* [Data extract]:
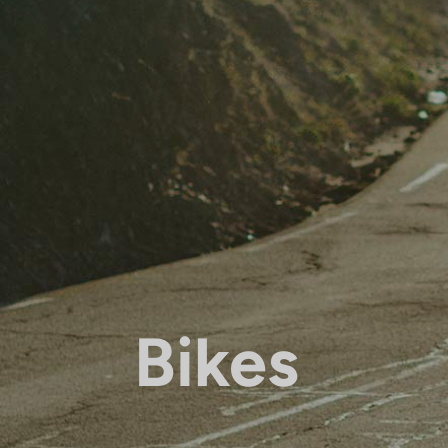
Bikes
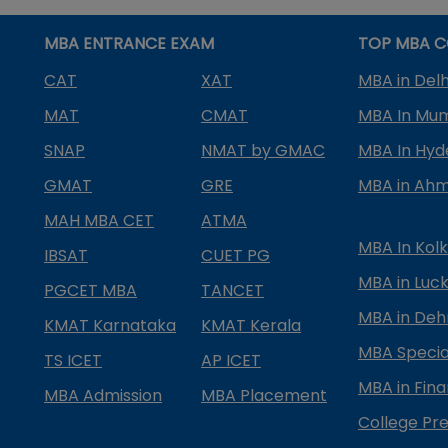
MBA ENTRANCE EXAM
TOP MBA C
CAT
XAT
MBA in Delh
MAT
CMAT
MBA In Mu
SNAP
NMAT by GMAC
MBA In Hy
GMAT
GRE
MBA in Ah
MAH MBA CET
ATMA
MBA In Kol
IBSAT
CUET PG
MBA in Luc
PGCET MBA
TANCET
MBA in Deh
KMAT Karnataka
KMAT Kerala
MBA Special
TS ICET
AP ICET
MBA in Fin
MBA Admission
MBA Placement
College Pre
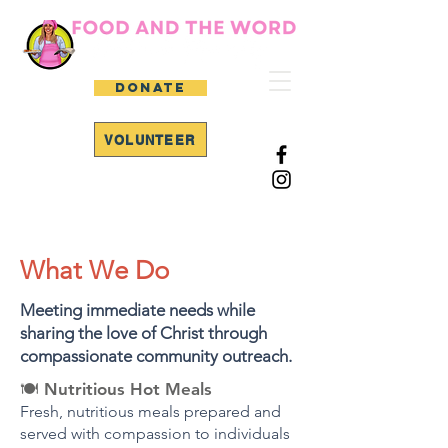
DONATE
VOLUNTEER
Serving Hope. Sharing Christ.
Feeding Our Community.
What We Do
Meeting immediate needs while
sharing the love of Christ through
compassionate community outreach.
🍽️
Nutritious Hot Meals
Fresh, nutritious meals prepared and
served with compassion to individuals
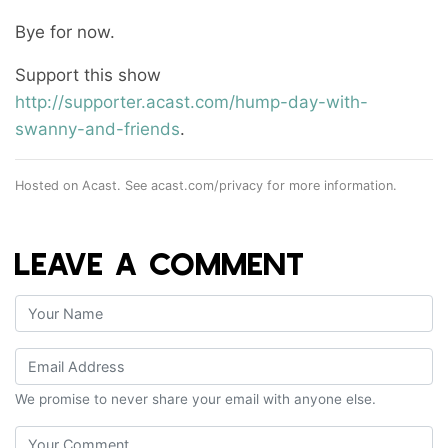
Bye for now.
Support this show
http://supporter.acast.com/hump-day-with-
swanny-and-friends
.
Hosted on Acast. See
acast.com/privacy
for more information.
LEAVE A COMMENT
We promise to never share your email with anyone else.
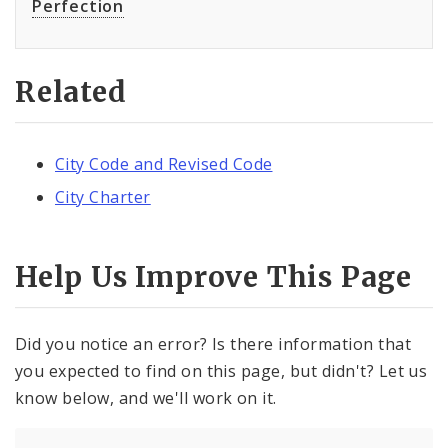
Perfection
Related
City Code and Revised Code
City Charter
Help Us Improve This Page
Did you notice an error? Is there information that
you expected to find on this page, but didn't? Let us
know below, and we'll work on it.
---
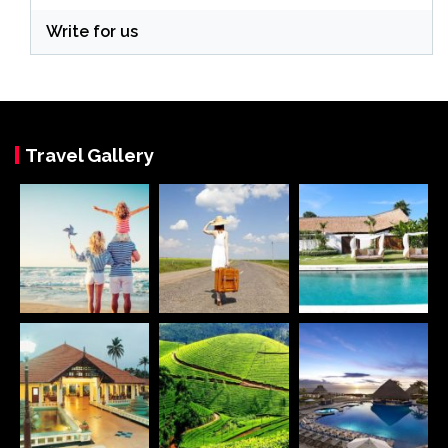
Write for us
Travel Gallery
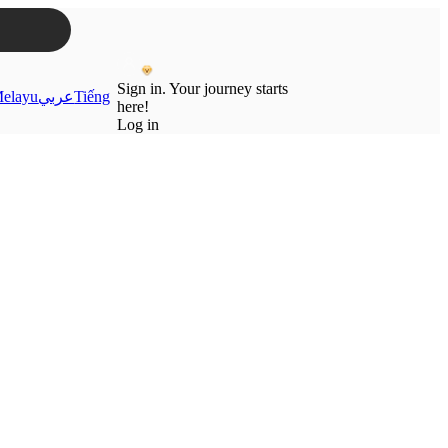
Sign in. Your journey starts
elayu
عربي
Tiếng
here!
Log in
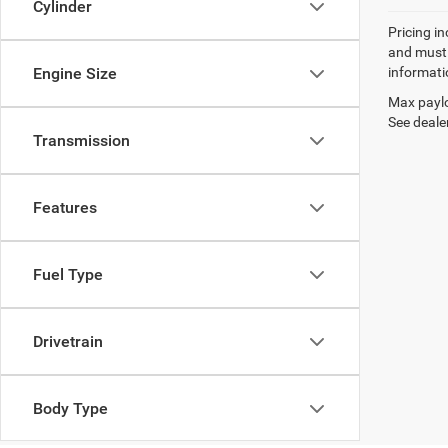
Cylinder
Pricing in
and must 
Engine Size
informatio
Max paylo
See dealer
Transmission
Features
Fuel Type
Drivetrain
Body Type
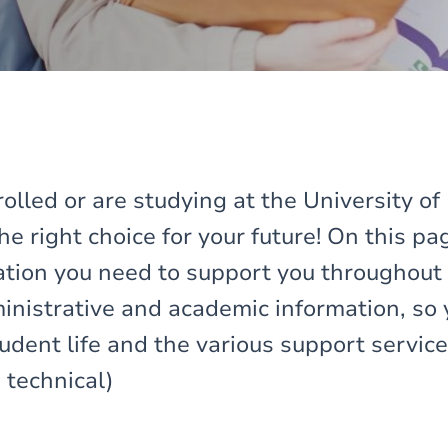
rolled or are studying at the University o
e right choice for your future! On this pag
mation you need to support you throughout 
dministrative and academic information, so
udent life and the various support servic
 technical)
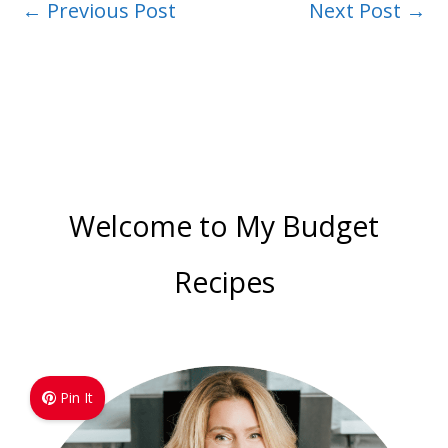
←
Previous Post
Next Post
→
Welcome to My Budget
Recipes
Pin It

* [What you need to do]: Of all the material above, only the lines from the one that has "NMAT by GMAC" down to the one that has "know below, and we'll work on it." are to be written out, exactly and with both ends included. Pictures are skipped.

* [Solution to the exercise]:
NMAT by GMAC
MBA In Hy
GMAT
GRE
MBA in Ah
MAH MBA CET
ATMA
MBA In Kol
IBSAT
CUET PG
MBA in Luc
PGCET MBA
TANCET
MBA in Deh
KMAT Karnataka
KMAT Kerala
MBA Special
TS ICET
AP ICET
MBA in Fin
MBA Admission
MBA Placement
College Pre
DONATE
VOLUNTEER
Serving Hope. Sharing Christ.
Feeding Our Community.
What We Do
Meeting immediate needs while
sharing the love of Christ through
compassionate community outreach.
🍽️
Nutritious Hot Meals
Fresh, nutritious meals prepared and
served with compassion to individuals
Bye for now.
Support this show
http://supporter.acast.com/hump-day-with-
swanny-and-friends
.
Hosted on Acast. See
acast.com/privacy
for more information.
LEAVE A COMMENT
We promise to never share your email with anyone else.
Perfection
Related
City Code and Revised Code
City Charter
Help Us Improve This Page
Did you notice an error? Is there information that
you expected to find on this page, but didn't? Let us
know below, and we'll work on it.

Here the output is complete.